David Foon-Wai Chiu, who had operated a Richmond driving school, pleaded guilty in July to bribing a former driving examiner of the Insurance Corp. of B.C. and defrauding the auto insurer.
Details of Chiu's driver's licence scheme were revealed in his sentencing hearing in a Vancouver court.
Crown prosecutor Kevin Marks described Chiu's operation as well organized, sophisticated and was motivated by greed.
Chiu, 52, advertised in Chinese-language newspapers and guaranteed clients they could get their B.C. driver's licences with "no English needed, guaranteed top marks, pass in one try," the court heard.
The scheme, with the help of a former ICBC driving examiner, assisted 54 people, who were mostly women and were recent immigrants from China, to obtain their licences without completing the required testing.
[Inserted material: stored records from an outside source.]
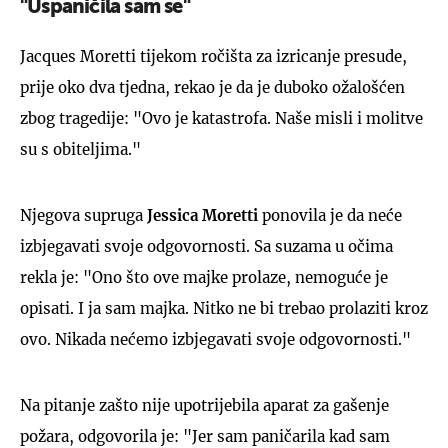
"Uspaničila sam se"
Jacques Moretti tijekom ročišta za izricanje presude,
prije oko dva tjedna, rekao je da je duboko ožalošćen
zbog tragedije: "Ovo je katastrofa. Naše misli i molitve
su s obiteljima."
Njegova supruga
Jessica Moretti
ponovila je da neće
izbjegavati svoje odgovornosti. Sa suzama u očima
rekla je: "Ono što ove majke prolaze, nemoguće je
opisati. I ja sam majka. Nitko ne bi trebao prolaziti kroz
ovo. Nikada nećemo izbjegavati svoje odgovornosti."
Na pitanje zašto nije upotrijebila aparat za gašenje
požara, odgovorila je: "Jer sam paničarila kad sam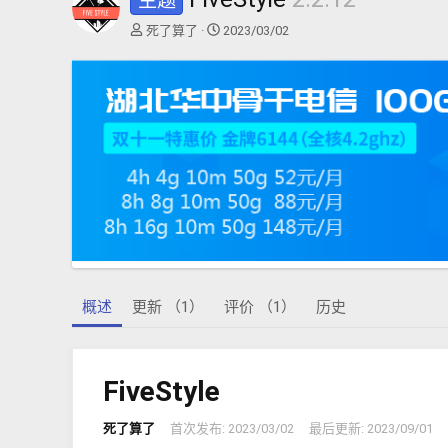
主题
作
创
死了算了
2023/03/02
者
建
日
期
概述
更新 （1）
评价 （1）
历史
FiveStyle
死了算了
首次发布:
2023/03/02
最后更新:
2023/09/01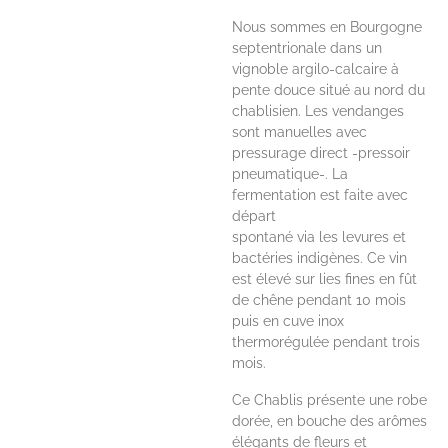
Nous sommes en Bourgogne
septentrionale dans un
vignoble argilo-calcaire à
pente douce situé au nord du
chablisien. Les vendanges
sont manuelles avec
pressurage direct -pressoir
pneumatique-. La
fermentation est faite avec
départ
spontané via les levures et
bactéries indigènes. Ce vin
est élevé sur lies fines en fût
de chêne pendant 10 mois
puis en cuve inox
thermorégulée pendant trois
mois.
Ce Chablis présente une robe
dorée, en bouche des arômes
élégants de fleurs et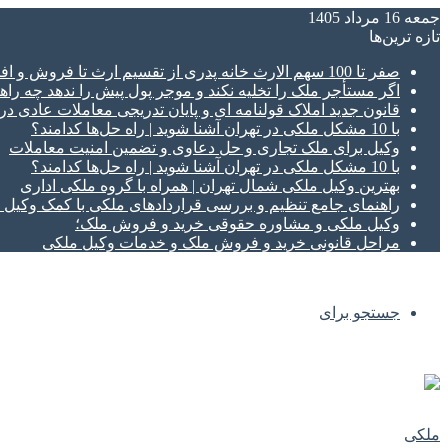
جمعه 16 مرداد 1405
تازه‌ ترین‌ها
صفر تا 100 سهم الارث خانه پدری از تقسیم ارث تا فروش و افراز ملک ورثه ای
اگر مستأجر ملک را تخلیه نکند و موجر پول پیش را ندهد چه راهک
قانون جدید املاک قولنامه ای و پایان تدریجی معاملات عادی د
با 10 مشکل ملکی در تهران آشنا شوید | راه حل‌ها کدامند؟
وکیل برای ملک تجاری و حل دعاوی و تضمین امنیت معاملات
با 10 مشکل ملکی در تهران آشنا شوید | راه حل‌ها کدامند؟
بهترین وکیل ملکی شمال تهران | همراه با گروه ملکی اداری
راهنمای جامع تنظیم و بررسی قراردادهای ملکی با کمک وکی
وکیل ملکی و مشاوره حقوقی خرید و فروش ملک؛
مراحل قانونی خرید و فروش ملک و خدمات وکیل ملکی
جستجو برای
They either avoided taking a knowledge test or a road test, or in some cases, both.
The people who obtained their driver's licences by fraud in this case were not charged, but ICBC revoked all their licences.
Marks said Monday that Chiu made up to $150,000 from the scheme in a two-and-a-half-year period while operating the now-defunct Dragon Driving School Canada Ltd.
Crispina Diaz, a former employee of the ICBC drivers services centre in Burnaby, has been sentenced to a conditional sentence of two years less a day for her part in the scam.
The Crown is asking the judge to send Chiu to prison for up to three years.